▶ Supplied material:
┄┄┄┄┄┄
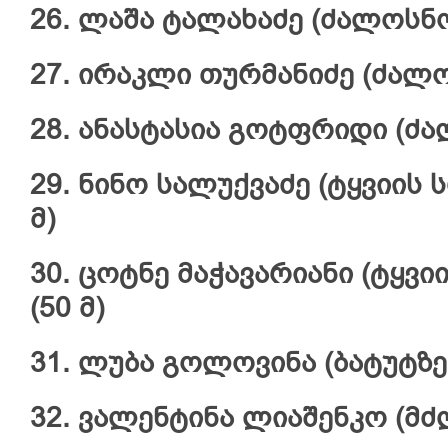
26. ლაშა ტალახაძე (ძალოსნო
27. ირაკლი თურმანიძე (ძალოს
28. ანასტასია გოტფრიდი (ძა
29. ნინო სალუქვაძე (ტყვიის ს
მ)
30. ცოტნე მაჭავარიანი (ტყვიი
(50 მ)
31. ლუბა გოლოვინა (ბატუტზე 
32. ვალენტინა ლიაშენკო (მძ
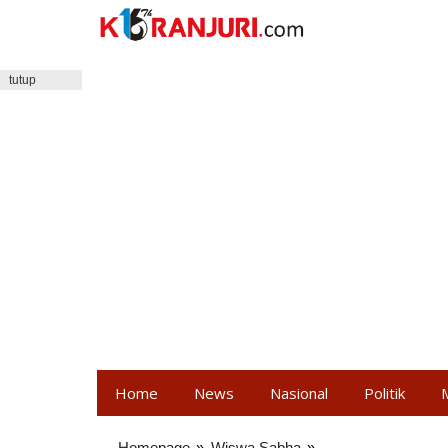
Lewati
ke
konten
tutup
Home
News
Nasional
Politik
Homepage
»
Wiswa Sabha
»
Koster:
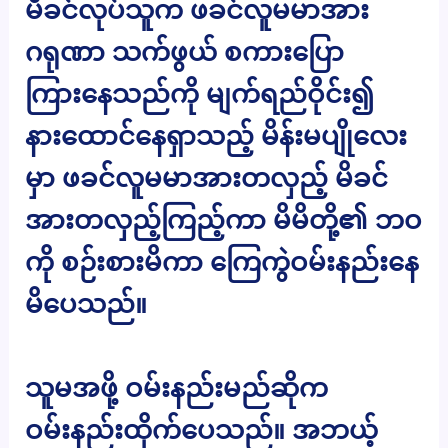
မိခင်လုပ်သူက ဖခင်လူမမာအား
ဂရုဏာ သက်ဖွယ် စကားပြော
ကြားနေသည်ကို မျက်ရည်ဝိုင်း၍
နားထောင်နေရှာသည့် မိန်းမပျိုလေး
မှာ ဖခင်လူမမာအားတလှည့် မိခင်
အားတလှည့်ကြည့်ကာ မိမိတို့၏ ဘဝ
ကို စဉ်းစားမိကာ ကြေကွဲဝမ်းနည်းနေ
မိပေသည်။
သူမအဖို့ ဝမ်းနည်းမည်ဆိုက
ဝမ်းနည်းထိုက်ပေသည်။ အဘယ့်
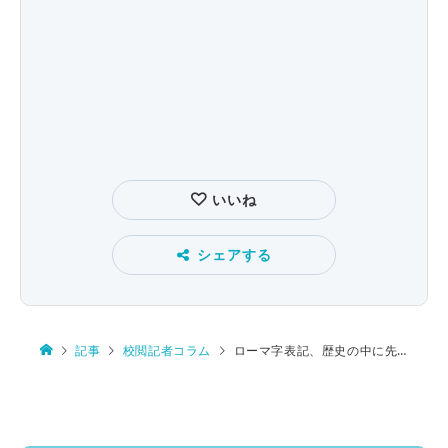
いいね
シェアする
記事
校閲記者コラム
ローマ字表記、歴史の中に先人の工夫を見た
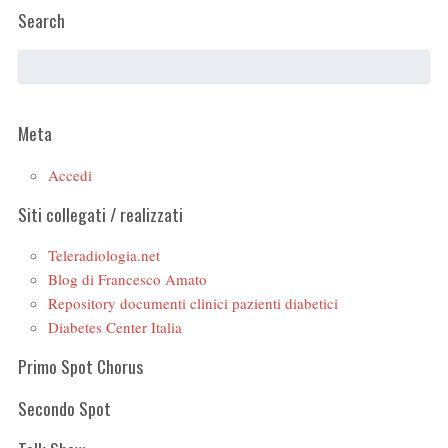
Search
Meta
Accedi
Siti collegati / realizzati
Teleradiologia.net
Blog di Francesco Amato
Repository documenti clinici pazienti diabetici
Diabetes Center Italia
Primo Spot Chorus
Secondo Spot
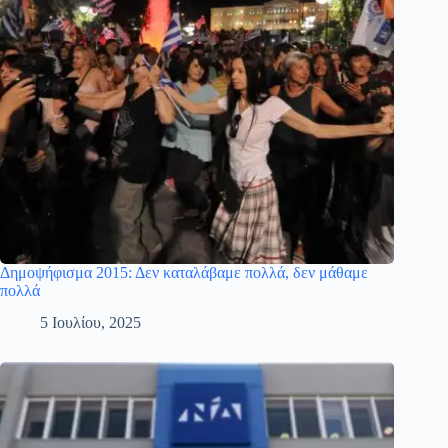
Δημοψήφισμα 2015: Δεν καταλάβαμε πολλά, δεν μάθαμε
πολλά
5 Ιουλίου, 2025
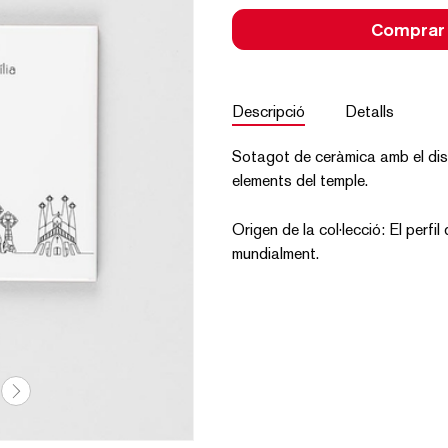
Comprar
Descripció
Detalls
Sotagot de ceràmica amb el diss
elements del temple.
Origen de la col·lecció: El perfi
mundialment.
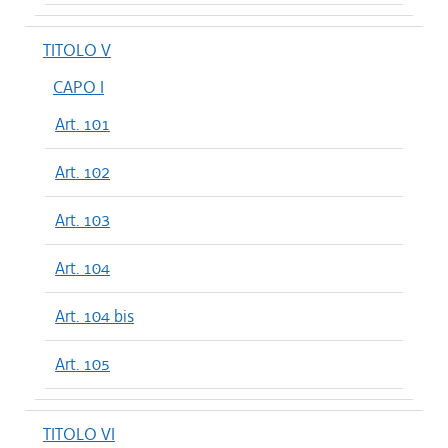
TITOLO V
CAPO I
Art. 101
Art. 102
Art. 103
Art. 104
Art. 104 bis
Art. 105
TITOLO VI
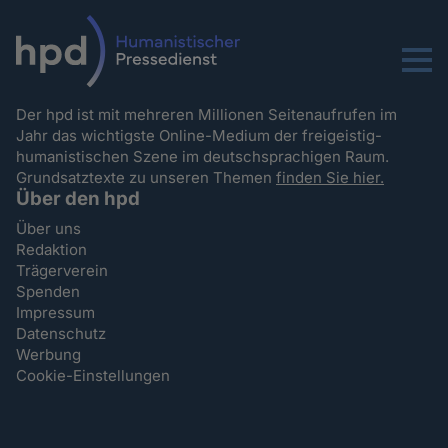
Menu
Der hpd ist mit mehreren Millionen Seitenaufrufen im
Jahr das wichtigste Online-Medium der freigeistig-
humanistischen Szene im deutschsprachigen Raum.
Grundsatztexte zu unseren Themen
finden Sie hier.
Über den hpd
Über uns
Redaktion
Trägerverein
Spenden
Impressum
Datenschutz
Werbung
Cookie-Einstellungen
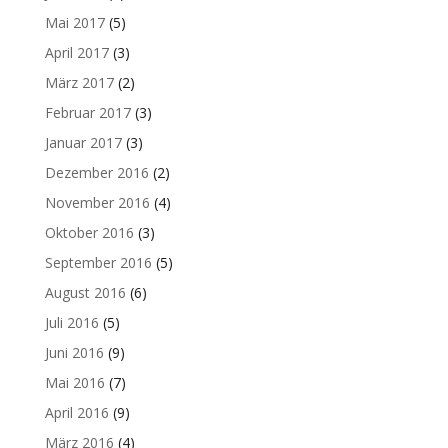
Mai 2017
(5)
April 2017
(3)
März 2017
(2)
Februar 2017
(3)
Januar 2017
(3)
Dezember 2016
(2)
November 2016
(4)
Oktober 2016
(3)
September 2016
(5)
August 2016
(6)
Juli 2016
(5)
Juni 2016
(9)
Mai 2016
(7)
April 2016
(9)
März 2016
(4)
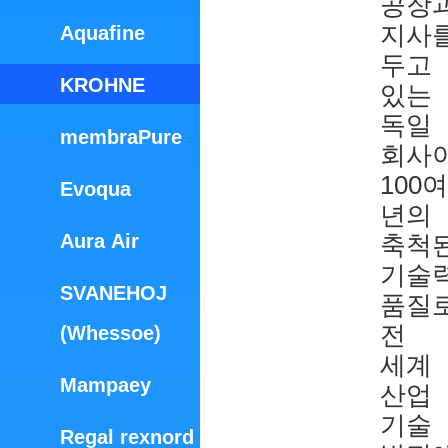
공장
지사
Aquafine
두고
KROHNE
있는
독일
membraPure
회사이
100여
Evoqua
년의
Aura Air
축척
기술
SVANEHOJ
품질
전
(Whessoe)
세계
Mampaey
산업
기술
Regal rexnord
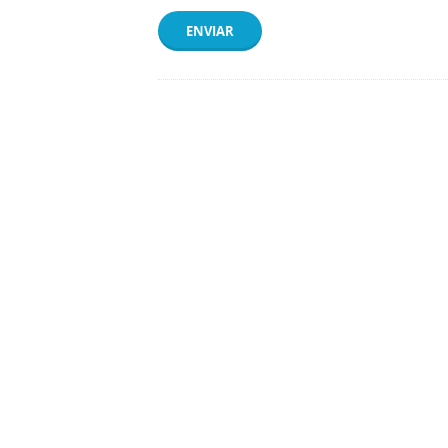
ENVIAR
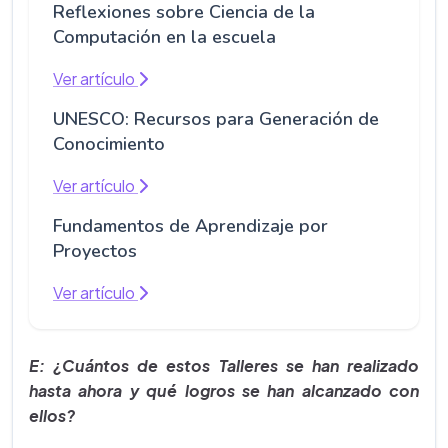
Reflexiones sobre Ciencia de la
Computación en la escuela
Ver artículo
UNESCO: Recursos para Generación de
Conocimiento
Ver artículo
Fundamentos de Aprendizaje por
Proyectos
Ver artículo
E: ¿Cuántos de estos Talleres se han realizado
hasta ahora y qué logros se han alcanzado con
ellos?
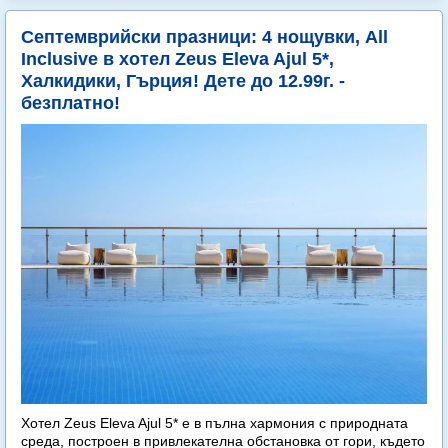
Септемврийски празници: 4 нощувки, All
Inclusive в хотел Zeus Eleva Ajul 5*,
Халкидики, Гърция! Дете до 12.99г. -
безплатно!
Хотел Zeus Eleva Ajul 5* е в пълна хармония с природната
среда, построен в привлекателна обстановка от гори, където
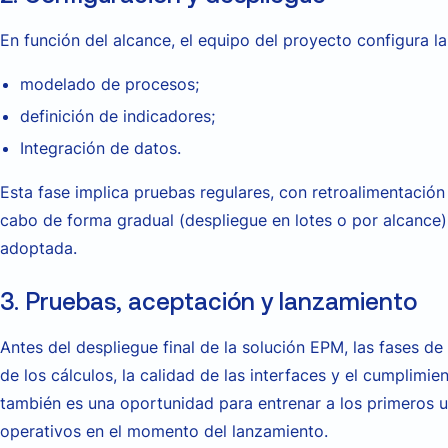
En función del alcance, el equipo del proyecto configura la
modelado de procesos;
definición de indicadores;
Integración de datos.
Esta fase implica pruebas regulares, con retroalimentación 
cabo de forma gradual (despliegue en lotes o por alcance)
adoptada.
3. Pruebas, aceptación y lanzamiento
Antes del despliegue final de la solución EPM, las fases de 
de los cálculos, la calidad de las interfaces y el cumplimi
también es una oportunidad para entrenar a los primeros 
operativos en el momento del lanzamiento.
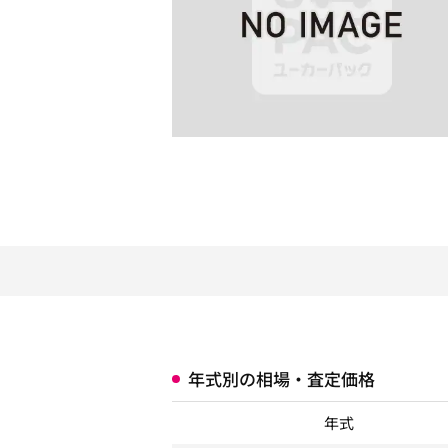
年式別の相場・査定価格
年式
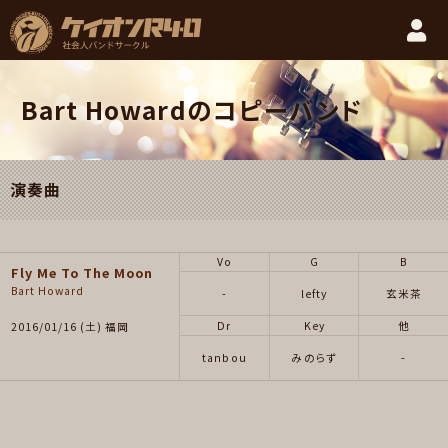
Bart Howardのコピーバンド
演奏曲
Vo
G
B
Fly Me To The Moon
Bart Howard
-
lefty
玄米茶
Dr
Key
他
2016/01/16 (土) 福岡
tanbou
みのらず
-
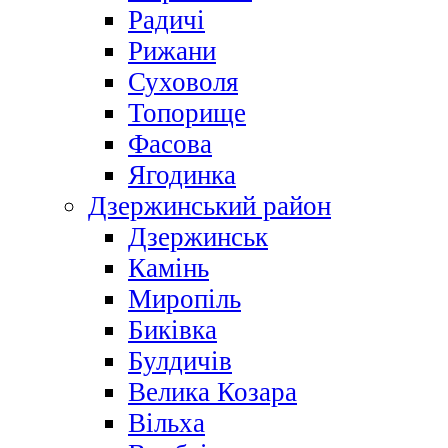
Радичі
Рижани
Суховоля
Топорище
Фасова
Ягодинка
Дзержинський район
Дзержинськ
Камінь
Миропіль
Биківка
Булдичів
Велика Козара
Вільха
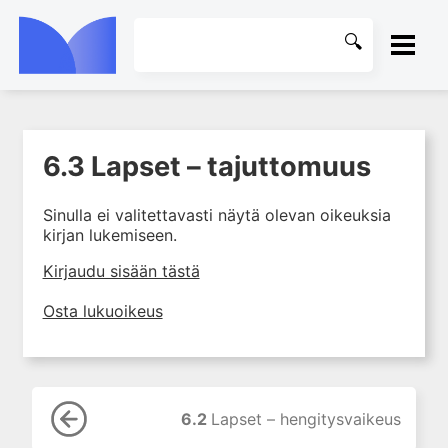
ETUSIVU
6.3 Lapset – tajuttomuus
1. Elvytys
KIRJASTO
2. Hengitysvaikeus
Sinulla ei valitettavasti näytä olevan oikeuksia
OHJEET
3. Rintakipu ja rytmihäiriöt
kirjan lukemiseen.
4. Tajuton potilas
KIRJAUDU SISÄÄN
Kirjaudu sisään tästä
5. Vammapotilas
Osta lukuoikeus
6. Lapset
6.1 Lapset – elvytys
6.2 Lapset –
hengitysvaikeus
6.2
Lapset – hengitysvaikeus
6.3 Lapset – tajuttomuus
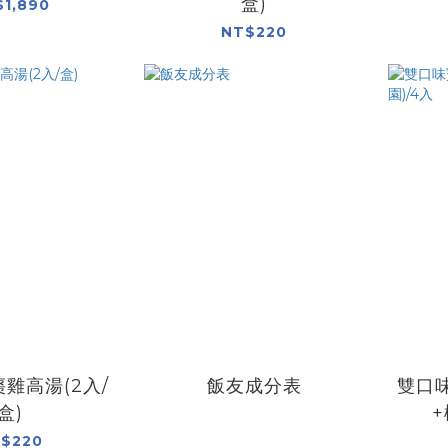
盒)
1,890
NT$220
雞高湯(2入/
飯友成分表
雙口味
盒)
+
$220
┄┄┄┄┄┄
▶ Work request: Reproduce the data above exactly, but only the lines from the one showing "Oktober 2016" through the one showing "Inclusive в хотел", with both ends kept and the pictures left out.

▶ Response to this task:
Oktober 2016
(3)
September 2016
(5)
August 2016
(6)
Juli 2016
(5)
Juni 2016
(9)
Mai 2016
(7)
April 2016
(9)
März 2016
(4)
공장
지사
Aquafine
두고
KROHNE
있는
독일
membraPure
회사이
100여
Evoqua
년의
Aura Air
축척
기술
SVANEHOJ
품질
전
(Whessoe)
세계
Mampaey
산업
기술
Regal rexnord
ENVIAR
Reflexiones sobre Ciencia de la
Computación en la escuela
Ver artículo
UNESCO: Recursos para Generación de
Conocimiento
Ver artículo
Fundamentos de Aprendizaje por
Proyectos
Ver artículo
E: ¿Cuántos de estos Talleres se han realizado
hasta ahora y qué logros se han alcanzado con
ellos?
Септемврийски празници: 4 нощувки, All
Inclusive в хотел Zeus Eleva Ajul 5*,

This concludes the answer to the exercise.